Saturday 14:30–15:15 in LG7

Challenges of analysing the wheat genome

Katie Barr

Audience level:


TBC, but along the lines of: What do you do when your data, whilst formally meeting common requirements, is, to put it mildly, an edge case? And what if you don't have the time to write a bespoke tool for your analysis? I discuss this scenario, and will explain why my data is such difficult to start with.

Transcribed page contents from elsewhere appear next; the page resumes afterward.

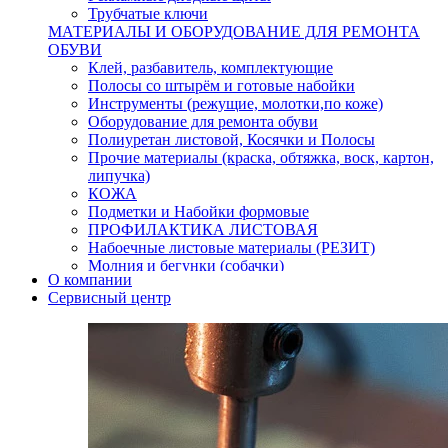
Трубчатые ключи
МАТЕРИАЛЫ И ОБОРУДОВАНИЕ ДЛЯ РЕМОНТА
ОБУВИ
Клей, разбавитель, комплектующие
Полосы со штырём и готовые набойки
Инструменты (режущие, молотки,по коже)
Оборудование для ремонта обуви
Полиуретан листовой, Косячки и Полосы
Прочие материалы (краска, обтяжка, воск, картон,
липучка)
КОЖА
Подметки и Набойки формовые
ПРОФИЛАКТИКА ЛИСТОВАЯ
Набоечные листовые материалы (РЕЗИТ)
Молния и бегунки (собачки)
О компании
Нитки,иглы-шило,крючки.
Сервисный центр
Уход и косметика для обуви
Кнопки (магнитые,кобурные)
Пряжки для ремня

TBC, but along the lines of: Wheat has 5 times more DNA than a human, hugely repetitive regions, is a mixture of three plants and can differ significantly between varieties. It also supplies 20% of the calories consumed by humanity, and 35% of us depend on it for survival, so there is a strong motivation to understand it. The fact that wheat is not only not a 'model organism' but has some features which means assumptions generally made by the writers of bioinformatics software don't hold makes it hard to work with. In fact, often tools which document themselves as being suitable for use with data in the formats wheat researchers use fall over in this use case. Ideally, we would have time to rewrite them exactly for our use case, but this doesn't always happen.

This may either be a discussion or a talk. So far I've moved hardware twice, abandoned tools, rewritten parts of tools for my use case (I have a simple python example of this), my current task is to understand in detail why a particular piece of software is segfaulting so I will have a lot more insight very shortly.

I will aim to keep the talk more about how to deal with data which differs significantly from the standards in a given field than the particulars of wheat, but there are some neat bioinformatics algorithms so I will explain one to demonstrate why we need to store so much in RAM.